To do: For each line in the data that includes "filtration", make a copy.

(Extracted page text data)
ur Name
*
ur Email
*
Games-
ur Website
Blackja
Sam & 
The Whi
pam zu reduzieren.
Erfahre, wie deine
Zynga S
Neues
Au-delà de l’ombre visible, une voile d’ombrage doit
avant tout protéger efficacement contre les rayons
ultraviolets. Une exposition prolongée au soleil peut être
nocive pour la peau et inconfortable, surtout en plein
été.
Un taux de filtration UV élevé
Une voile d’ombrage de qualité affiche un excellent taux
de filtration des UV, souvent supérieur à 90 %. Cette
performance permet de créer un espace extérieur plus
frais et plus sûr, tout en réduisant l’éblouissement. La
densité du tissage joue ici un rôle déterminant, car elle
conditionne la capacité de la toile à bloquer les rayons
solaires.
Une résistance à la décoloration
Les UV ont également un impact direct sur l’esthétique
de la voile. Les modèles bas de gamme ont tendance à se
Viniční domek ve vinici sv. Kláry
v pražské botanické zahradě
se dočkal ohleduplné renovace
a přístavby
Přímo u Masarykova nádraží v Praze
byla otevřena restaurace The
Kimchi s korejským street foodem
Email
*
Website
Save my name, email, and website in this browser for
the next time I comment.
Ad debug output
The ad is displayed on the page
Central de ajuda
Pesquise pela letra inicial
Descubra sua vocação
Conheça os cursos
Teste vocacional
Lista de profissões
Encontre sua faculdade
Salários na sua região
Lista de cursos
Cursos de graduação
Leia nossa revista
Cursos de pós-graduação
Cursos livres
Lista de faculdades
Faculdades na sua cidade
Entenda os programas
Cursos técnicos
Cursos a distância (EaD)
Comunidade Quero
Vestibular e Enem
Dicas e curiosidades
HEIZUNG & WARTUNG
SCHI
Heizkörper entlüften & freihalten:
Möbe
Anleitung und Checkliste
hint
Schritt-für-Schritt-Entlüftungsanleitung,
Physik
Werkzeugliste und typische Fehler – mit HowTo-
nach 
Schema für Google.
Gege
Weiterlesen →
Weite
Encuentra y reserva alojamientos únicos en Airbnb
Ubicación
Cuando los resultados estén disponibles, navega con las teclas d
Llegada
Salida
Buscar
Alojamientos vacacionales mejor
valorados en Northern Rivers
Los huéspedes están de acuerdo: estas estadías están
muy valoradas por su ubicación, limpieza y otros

Result for this task:
Un taux de filtration UV élevé
de filtration des UV, souvent supérieur à 90 %. Cette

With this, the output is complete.